AIP-158

Pagination

APIs often need to provide collections of data, most commonly in the List standard method. However, collections can often be arbitrarily sized, and also often grow over time, increasing lookup time as well as the size of the responses being sent over the wire. Therefore, it is important that collections be paginated.

Guidance

Operations returning collections of data must provide pagination at the outset, as it is a backwards-incompatible change to add pagination to an existing method.

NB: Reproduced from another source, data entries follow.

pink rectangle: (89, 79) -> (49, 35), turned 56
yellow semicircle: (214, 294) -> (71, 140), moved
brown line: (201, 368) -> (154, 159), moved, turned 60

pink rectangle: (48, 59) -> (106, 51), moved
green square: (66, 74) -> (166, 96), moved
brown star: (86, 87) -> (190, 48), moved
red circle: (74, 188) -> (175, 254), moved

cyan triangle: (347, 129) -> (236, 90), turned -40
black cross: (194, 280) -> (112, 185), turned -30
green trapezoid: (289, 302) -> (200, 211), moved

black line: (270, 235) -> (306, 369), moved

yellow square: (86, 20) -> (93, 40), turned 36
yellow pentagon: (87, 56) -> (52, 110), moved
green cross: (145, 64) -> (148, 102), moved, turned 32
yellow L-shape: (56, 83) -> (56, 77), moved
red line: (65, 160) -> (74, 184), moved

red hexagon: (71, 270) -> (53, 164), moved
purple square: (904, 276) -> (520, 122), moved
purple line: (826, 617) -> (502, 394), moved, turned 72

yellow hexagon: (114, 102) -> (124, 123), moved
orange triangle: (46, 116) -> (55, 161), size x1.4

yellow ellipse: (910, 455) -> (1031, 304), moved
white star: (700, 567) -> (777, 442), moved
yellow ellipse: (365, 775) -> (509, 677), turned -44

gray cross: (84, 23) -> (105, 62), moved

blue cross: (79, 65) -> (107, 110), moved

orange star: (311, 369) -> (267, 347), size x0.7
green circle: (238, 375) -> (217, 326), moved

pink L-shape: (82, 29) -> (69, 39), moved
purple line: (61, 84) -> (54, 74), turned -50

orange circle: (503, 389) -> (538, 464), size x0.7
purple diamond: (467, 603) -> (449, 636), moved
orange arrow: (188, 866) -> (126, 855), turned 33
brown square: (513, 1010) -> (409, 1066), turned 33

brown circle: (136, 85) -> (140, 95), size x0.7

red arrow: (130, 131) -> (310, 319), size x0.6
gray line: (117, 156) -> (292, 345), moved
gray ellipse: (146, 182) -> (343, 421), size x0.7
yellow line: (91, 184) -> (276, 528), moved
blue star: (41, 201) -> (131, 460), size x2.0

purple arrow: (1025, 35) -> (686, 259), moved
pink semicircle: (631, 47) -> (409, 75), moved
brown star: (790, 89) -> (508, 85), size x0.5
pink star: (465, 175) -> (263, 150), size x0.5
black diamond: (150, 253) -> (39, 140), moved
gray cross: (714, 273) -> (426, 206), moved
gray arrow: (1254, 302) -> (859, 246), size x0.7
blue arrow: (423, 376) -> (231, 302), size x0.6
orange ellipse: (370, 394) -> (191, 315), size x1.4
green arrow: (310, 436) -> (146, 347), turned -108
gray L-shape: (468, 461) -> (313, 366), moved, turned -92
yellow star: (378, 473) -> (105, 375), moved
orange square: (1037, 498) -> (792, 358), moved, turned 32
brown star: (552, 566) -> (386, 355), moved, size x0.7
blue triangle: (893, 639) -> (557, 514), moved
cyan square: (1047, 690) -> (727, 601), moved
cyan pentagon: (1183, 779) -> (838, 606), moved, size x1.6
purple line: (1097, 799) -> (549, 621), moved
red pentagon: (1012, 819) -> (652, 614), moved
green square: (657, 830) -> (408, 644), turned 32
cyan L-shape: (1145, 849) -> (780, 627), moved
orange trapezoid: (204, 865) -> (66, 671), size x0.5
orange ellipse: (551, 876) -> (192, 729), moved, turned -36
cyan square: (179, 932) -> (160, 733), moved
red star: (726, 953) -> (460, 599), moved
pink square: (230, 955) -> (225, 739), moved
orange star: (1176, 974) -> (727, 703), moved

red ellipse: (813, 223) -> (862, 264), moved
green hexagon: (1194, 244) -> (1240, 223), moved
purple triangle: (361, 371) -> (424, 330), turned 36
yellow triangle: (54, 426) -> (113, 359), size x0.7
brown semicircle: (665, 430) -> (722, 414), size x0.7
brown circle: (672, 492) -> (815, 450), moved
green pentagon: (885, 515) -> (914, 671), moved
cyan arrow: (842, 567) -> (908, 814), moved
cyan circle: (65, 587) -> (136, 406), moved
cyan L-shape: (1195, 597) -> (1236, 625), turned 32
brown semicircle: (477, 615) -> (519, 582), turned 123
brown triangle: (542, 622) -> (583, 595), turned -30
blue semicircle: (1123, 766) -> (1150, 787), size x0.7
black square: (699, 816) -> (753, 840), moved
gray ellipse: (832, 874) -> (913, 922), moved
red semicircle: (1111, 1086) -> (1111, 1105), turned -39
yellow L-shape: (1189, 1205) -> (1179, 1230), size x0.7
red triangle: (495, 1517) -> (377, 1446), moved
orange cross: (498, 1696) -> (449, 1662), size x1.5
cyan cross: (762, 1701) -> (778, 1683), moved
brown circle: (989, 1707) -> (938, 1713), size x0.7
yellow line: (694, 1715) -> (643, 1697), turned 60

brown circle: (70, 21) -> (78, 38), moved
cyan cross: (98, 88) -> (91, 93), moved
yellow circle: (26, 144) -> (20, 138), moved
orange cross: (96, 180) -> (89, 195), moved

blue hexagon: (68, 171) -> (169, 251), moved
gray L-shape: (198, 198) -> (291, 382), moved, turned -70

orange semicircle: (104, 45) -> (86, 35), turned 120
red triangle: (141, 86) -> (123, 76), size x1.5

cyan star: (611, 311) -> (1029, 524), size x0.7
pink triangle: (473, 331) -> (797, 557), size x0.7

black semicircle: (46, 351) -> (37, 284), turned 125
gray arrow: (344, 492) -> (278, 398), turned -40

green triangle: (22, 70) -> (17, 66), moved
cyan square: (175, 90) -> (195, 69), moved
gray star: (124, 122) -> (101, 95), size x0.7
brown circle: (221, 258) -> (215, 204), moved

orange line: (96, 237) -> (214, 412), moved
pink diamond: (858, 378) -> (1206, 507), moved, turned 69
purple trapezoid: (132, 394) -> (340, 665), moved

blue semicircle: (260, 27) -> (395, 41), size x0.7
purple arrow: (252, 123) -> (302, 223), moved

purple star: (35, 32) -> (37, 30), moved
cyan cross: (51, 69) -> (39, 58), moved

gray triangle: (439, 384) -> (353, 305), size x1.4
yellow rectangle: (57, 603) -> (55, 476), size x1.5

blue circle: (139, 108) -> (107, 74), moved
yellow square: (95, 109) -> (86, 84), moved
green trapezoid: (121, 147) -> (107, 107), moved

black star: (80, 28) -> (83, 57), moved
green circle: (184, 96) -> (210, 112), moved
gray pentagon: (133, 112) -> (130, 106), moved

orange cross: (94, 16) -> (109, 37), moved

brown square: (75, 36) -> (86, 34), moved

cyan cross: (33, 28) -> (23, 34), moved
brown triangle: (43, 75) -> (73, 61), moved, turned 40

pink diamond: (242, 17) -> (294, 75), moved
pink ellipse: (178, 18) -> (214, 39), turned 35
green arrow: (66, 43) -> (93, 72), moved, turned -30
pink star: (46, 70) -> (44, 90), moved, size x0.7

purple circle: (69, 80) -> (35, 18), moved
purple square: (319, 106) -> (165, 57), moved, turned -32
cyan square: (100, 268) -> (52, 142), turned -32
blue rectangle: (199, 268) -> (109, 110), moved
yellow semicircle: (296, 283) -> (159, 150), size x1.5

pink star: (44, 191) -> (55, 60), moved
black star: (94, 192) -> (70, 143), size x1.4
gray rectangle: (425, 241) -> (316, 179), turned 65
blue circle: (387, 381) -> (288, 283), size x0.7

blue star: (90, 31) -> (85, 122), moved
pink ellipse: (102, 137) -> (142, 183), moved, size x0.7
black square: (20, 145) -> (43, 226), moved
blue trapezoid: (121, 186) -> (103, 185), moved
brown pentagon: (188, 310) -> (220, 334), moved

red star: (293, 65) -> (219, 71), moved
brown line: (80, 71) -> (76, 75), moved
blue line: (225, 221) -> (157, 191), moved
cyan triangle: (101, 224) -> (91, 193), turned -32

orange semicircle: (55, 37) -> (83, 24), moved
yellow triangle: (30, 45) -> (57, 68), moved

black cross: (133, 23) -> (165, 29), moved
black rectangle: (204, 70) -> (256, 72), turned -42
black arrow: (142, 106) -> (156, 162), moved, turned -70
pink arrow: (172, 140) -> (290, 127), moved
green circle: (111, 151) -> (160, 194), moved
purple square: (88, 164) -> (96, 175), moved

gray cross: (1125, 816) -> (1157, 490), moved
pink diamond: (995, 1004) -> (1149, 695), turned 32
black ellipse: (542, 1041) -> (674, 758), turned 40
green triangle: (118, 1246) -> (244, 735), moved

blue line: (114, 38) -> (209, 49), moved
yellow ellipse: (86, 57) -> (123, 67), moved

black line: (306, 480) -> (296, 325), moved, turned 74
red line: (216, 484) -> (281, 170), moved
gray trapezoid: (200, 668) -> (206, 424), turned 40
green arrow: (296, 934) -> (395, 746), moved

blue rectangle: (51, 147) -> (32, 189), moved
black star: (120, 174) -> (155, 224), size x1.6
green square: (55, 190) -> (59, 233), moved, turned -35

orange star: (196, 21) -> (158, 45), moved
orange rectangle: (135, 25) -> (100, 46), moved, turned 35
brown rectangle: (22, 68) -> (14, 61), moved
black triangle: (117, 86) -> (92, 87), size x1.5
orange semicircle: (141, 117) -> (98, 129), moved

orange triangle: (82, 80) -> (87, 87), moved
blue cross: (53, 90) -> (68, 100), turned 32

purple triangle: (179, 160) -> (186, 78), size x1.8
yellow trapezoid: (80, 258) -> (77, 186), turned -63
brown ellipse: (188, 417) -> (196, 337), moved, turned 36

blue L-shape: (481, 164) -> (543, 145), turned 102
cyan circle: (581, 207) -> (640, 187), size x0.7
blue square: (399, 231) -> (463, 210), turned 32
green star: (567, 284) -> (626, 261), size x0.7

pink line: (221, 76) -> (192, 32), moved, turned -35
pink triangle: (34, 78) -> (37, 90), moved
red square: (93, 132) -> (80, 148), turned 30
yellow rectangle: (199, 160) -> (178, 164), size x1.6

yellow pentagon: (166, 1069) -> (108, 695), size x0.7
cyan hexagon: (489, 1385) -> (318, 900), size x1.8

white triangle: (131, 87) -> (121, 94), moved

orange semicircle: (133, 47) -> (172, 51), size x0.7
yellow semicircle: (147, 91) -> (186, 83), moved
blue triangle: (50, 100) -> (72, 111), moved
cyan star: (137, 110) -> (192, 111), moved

// The request structure for listing books.
interface ListBooksRequest {
  // The parent, which owns this collection of books.
  // Format: publishers/{publisher}
  parent: string;

  // The maximum number of books to return. The service may return fewer than
  // this value.
  // If unspecified, at most 50 books will be returned.
  // The maximum value is 1000; values above 1000 will be coerced to 1000.
  maxPageSize: bigint;

  // A page token, received from a previous `ListBooks` call.
  // Provide this to retrieve the subsequent page.
  //
  // When paginating, all other parameters provided to `ListBooks` must match
  // the call that provided the page token.
  pageToken: string;
}

// The response structure from listing books.
interface ListBooksResponse {
  // The books from the specified publisher.
  books: Book[];

  // A token that can be sent as `page_token` to retrieve the next page.
  // If this field is omitted, there are no subsequent pages.
  nextPageToken: string;
}
  • Request definitions for collections should define an int32 max_page_size field, allowing users to specify the maximum number of results to return.
    • If the user does not specify max_page_size (or specifies 0), the API chooses an appropriate default, which the API should document. The API must not return an error.
    • If the user specifies max_page_size greater than the maximum permitted by the service, the service should coerce down to the maximum permitted page size.
    • If the user specifies a negative value for max_page_size, the API must return a 400 Bad Request error.
    • The service should the number of results requested, unless the end of the collection is reached.
      • However, occasionally this is infeasible, especially within expected time limits. In these cases, the service may return fewer results than the number requested (including zero results), even if not at the end of the collection.
  • Request definitions for collections should define a string page_token field, allowing users to advance to the next page in the collection.
    • If the user changes the max_page_size in a request for subsequent pages, the service must honor the new page size.
    • The user is expected to keep all other arguments to the operation request the same; if any arguments are different, the API should send a 400 Bad Request error.
  • The response must not be a streaming response.
  • Services may support using page tokens across versions of a service, but are not required to do so.
  • Response definitions for collections must define a string next_page_token field, providing the user with a page token that may be used to retrieve the next page.
    • The field containing pagination results should be the first field specified. It should be a repeated field containing a list of resources constituting a single page of results.
    • If the end of the collection has been reached, the next_page_token field must be empty. This is the only way to communicate "end-of-collection" to users.
    • If the end of the collection has not been reached (or if the API can not determine in time), the service must provide a next_page_token.
  • Response definitions may include a string next_page_url field containing the full URL for the next page.
  • Response definitions for collections may provide an int32 total_size field, providing the user with the total number of items in the list.
    • This total may be an estimate (but the API should explicitly document that).

Skipping results

The request definition for a paginatied operation may define an int32 skip field to allow the user to skip results.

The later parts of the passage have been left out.